◆ TASK PROMPT:
Your answer should be every line with the word "Express", copied from the data below.

◆ DATA SUPPLIED:
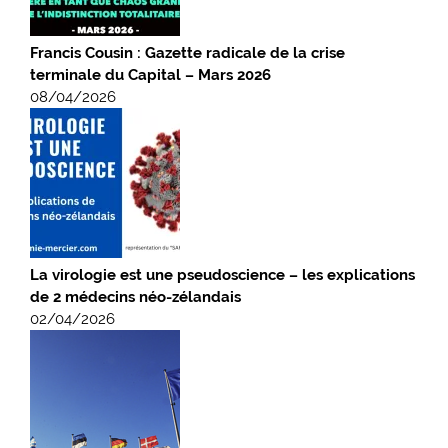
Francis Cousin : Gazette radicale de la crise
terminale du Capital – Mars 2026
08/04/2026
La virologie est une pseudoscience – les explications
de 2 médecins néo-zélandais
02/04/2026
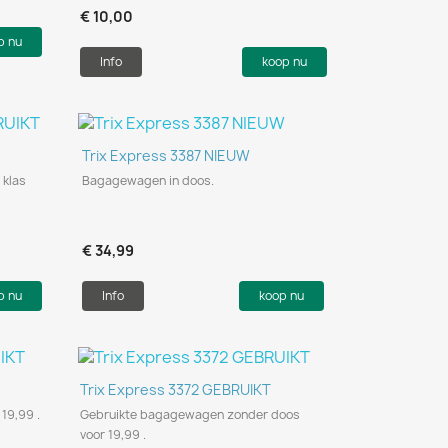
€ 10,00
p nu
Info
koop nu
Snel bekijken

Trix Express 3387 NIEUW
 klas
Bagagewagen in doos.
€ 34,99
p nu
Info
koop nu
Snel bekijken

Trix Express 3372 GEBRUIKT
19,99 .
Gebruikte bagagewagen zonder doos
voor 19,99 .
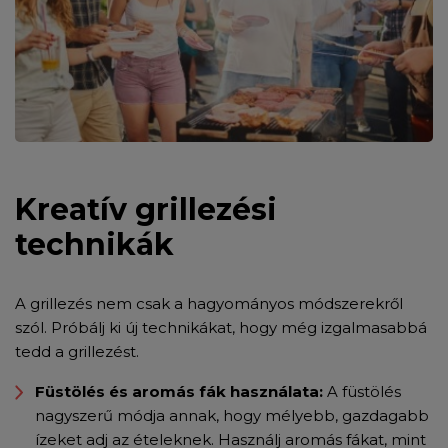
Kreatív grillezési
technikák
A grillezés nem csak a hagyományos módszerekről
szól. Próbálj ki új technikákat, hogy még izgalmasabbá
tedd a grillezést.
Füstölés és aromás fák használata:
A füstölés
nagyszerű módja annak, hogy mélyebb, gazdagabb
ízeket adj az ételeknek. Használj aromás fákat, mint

--

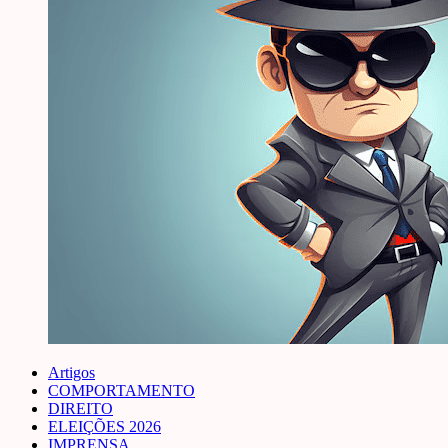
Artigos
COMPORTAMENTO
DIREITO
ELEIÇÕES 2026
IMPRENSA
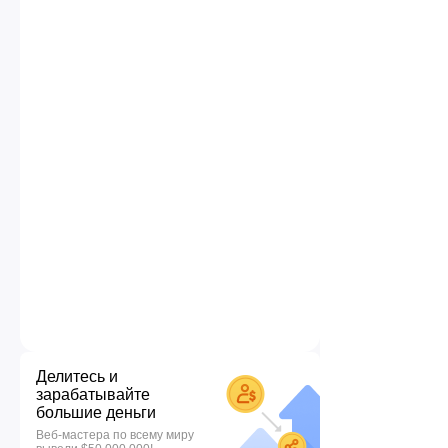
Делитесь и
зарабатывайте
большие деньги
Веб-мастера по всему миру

--

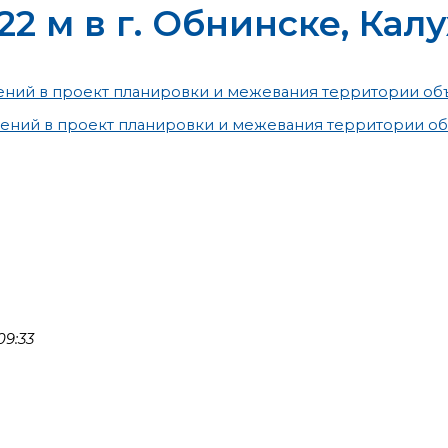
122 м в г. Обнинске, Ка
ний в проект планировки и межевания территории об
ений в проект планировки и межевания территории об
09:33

◆ OUTPUT BELOW:
Trix Express 3387 NIEUW
Trix Express 3372 GEBRUIKT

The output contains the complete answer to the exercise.